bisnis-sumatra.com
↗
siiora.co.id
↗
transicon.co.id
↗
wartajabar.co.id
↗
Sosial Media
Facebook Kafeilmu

---

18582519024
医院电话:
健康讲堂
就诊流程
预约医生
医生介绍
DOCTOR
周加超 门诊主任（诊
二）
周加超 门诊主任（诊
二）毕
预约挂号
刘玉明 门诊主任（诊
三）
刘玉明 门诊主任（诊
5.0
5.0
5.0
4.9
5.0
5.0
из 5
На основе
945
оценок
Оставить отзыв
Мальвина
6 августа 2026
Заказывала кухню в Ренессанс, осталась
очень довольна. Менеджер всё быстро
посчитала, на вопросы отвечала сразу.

• _HOW TO COMPLETE THIS TASK_
The range runs from the line above containing "6 августа 2026" to the line containing "посчитала, на вопросы отвечала сразу.", inclusive. Restate those lines word for word and no others.

• _RESULT OF THE EXERCISE_
6 августа 2026
Заказывала кухню в Ренессанс, осталась
очень довольна. Менеджер всё быстро
посчитала, на вопросы отвечала сразу.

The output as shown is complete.